Columns

2017.02.08 Heading for Florida? Hope you like gators

By RICH FOLEY

This is the time of year when Florida starts to look like a great destination for many. Whether that’s because of spring break for college students, getting away from winter weather for retirees, or some other reason, the Sunshine State seems like a dream spot for travelers. Unless, that is, you have a great fear of alligators.

I’m not talking about ordinary alligators. There seems to be a recent trend toward huge gators that are longer than your car. A possible explanation is both good and bad news. Good news for the alligators, but for people afraid of the reptiles, really bad news.

 Since alligators were added to the endangered species list in 1973, some that used to be killed by hunters are now living longer. Since they keep growing until they die, the older the gator, the bigger the gator. And that seems to be exactly what is happening.
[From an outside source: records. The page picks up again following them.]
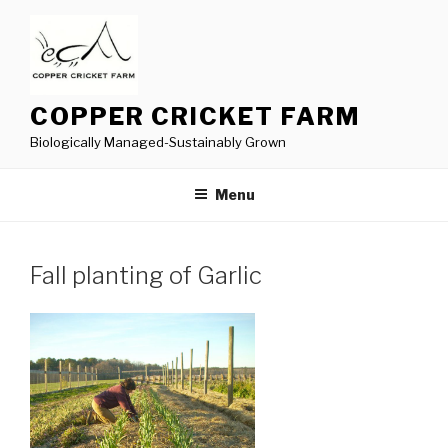
Skip
to
content
COPPER CRICKET FARM
Biologically Managed-Sustainably Grown
Menu
Fall planting of Garlic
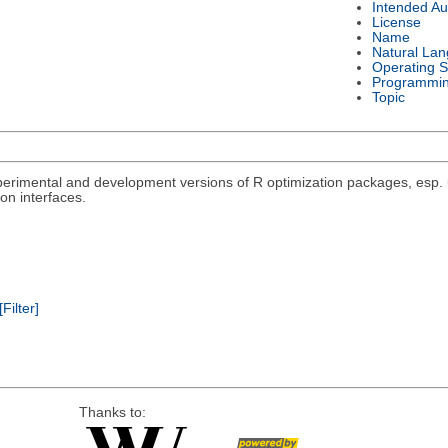
Intended Au
License
Name
Natural La
Operating 
Programmi
Topic
rimental and development versions of R optimization packages, esp. un
on interfaces.
[Filter]
Thanks to:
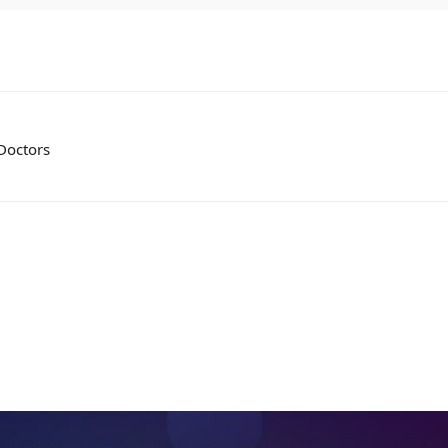
 Doctors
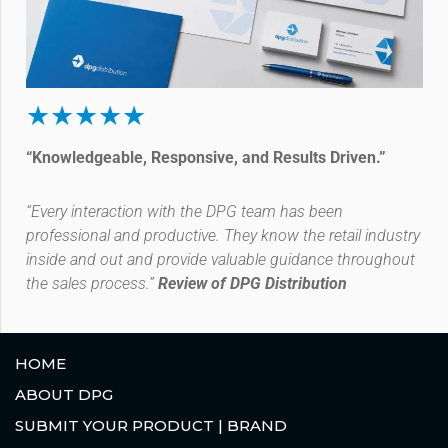
★★★★★
“Knowledgeable, Responsive, and Results Driven.”
“Every interaction with the DPG team has been
professional and productive. They know the retail industry
inside and out and provide valuable guidance throughout
the sales process.”
Review of DPG Distribution
HOME
ABOUT DPG
SUBMIT YOUR PRODUCT | BRAND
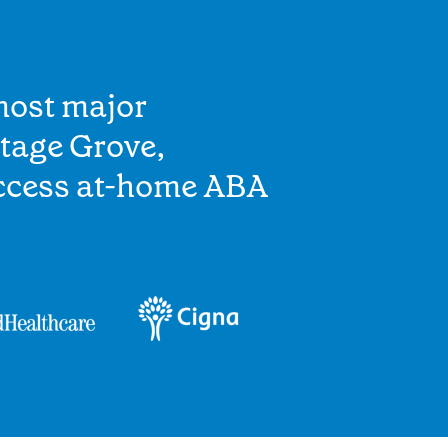
most major
tage Grove,
access at-home ABA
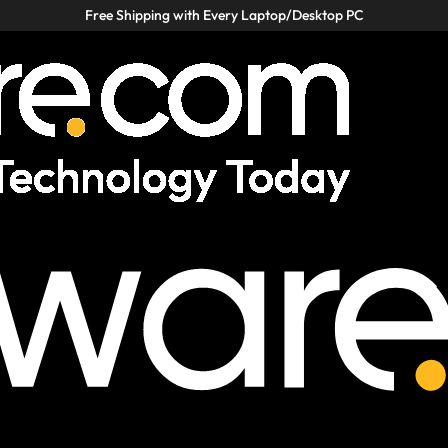
Free Shipping with Every Laptop/Desktop PC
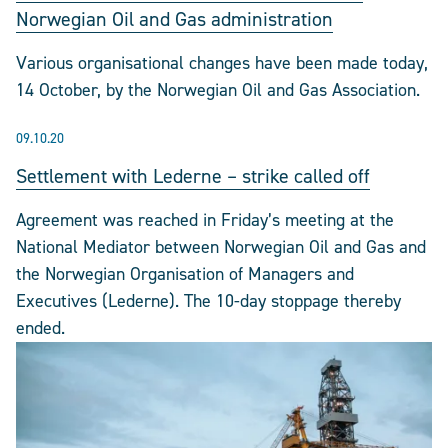
Norwegian Oil and Gas administration
Various organisational changes have been made today,
14 October, by the Norwegian Oil and Gas Association.
09.10.20
Settlement with Lederne – strike called off
Agreement was reached in Friday’s meeting at the
National Mediator between Norwegian Oil and Gas and
the Norwegian Organisation of Managers and
Executives (Lederne). The 10-day stoppage thereby
ended.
Back in September, Time magazine ran a photo of a huge alligator on a golf course near the Florida town of Palmetto. It was estimated to be a whopping 15 feet long. Supposedly, a gator killed in Alabama in 2014, measured at 14 feet, 9.25 inches, holds the record for longest verified alligator. That doesn’t stop unsubstantiated claims.

Another Florida gator, assumed to be 40 to 50 years old, was spotted earlier this month in Polk County. Estimates for it are also in the 15-foot range, or longer, depending on the source.

An Australian biologist was quoted in one report as saying that the average male American alligator is four meters (about 13 feet) long and that there are some  measuring “well over five meters.” That converts to 16.4 feet plus whatever you want to add for that “well over” part. But should we be asking an expert who lives on the other side of the planet? I know they have biologists in Florida.

Even smaller alligators are finding their way into the news, some in very unusual places. For instance, in Florida’s Palm Beach County in October 2015, a person threw a 3.5-foot alligator through the drive-thru window of a Wendy’s Restaurant after receiving his order. Four months later, a 24-year-old man was arrested after he was identified with the help of security footage.

He was initially charged with multiple felonies, including assault with a deadly weapon, namely, the alligator. Later, he pled guilty to lesser charges, telling the judge he had found the gator along the road and that throwing it was a “stupid stunt.” At least he was right about that. Luckily for the alligator, Florida wildlife officials removed it from Wendy’s and relocated it into the wild.

Also in Florida, a woman is fighting to keep her pet alligator, who not only has his own bedroom, but wears clothes and rides on the back of a motorcycle. It might be worth a road trip to Florida just to see that.

The Lakeland woman has a license for the pet, named Rambo, and has had him for 11 years. He recently reached the length of six feet, which now requires his owner, Mary Thorn, to provide him with 2.5 acres of living space. I wonder how big his bedroom is.

Thorn told her local newspaper that not only does she not have that much land available, Rambo couldn’t be left outside anyway because he’s sensitive to sunlight. Does he wear sunglasses on his motorcycle rides? A road trip is sounding better and better.

A bit north of Florida in the Atlanta suburb of Peachtree City, another six-foot gator known as “Flat Creek Floyd” is becoming famous as people insist on taking selfies with him as he suns himself on Flat Creek. No one has been hurt so far, but I’m sure the police are amazed that they have to spend time warning the public not to feed or take photos with him. Then again, that may not surprise them at all.

Really close to home, a 2015 drug raid at a house in Defiance found, among other things, a three foot long alligator in the bathtub. The Fort Defiance Humane Society took it in while plans were made to send it to a Florida wildlife preserve. I hope they gave him his own bathtub.

That’s all the alligator news I have room for this week. I now need to firm up plans for a trip south. When word of that sunglasses-wearing, motorcycle-riding alligator gets out, there may be a crowd heading to Lakeland.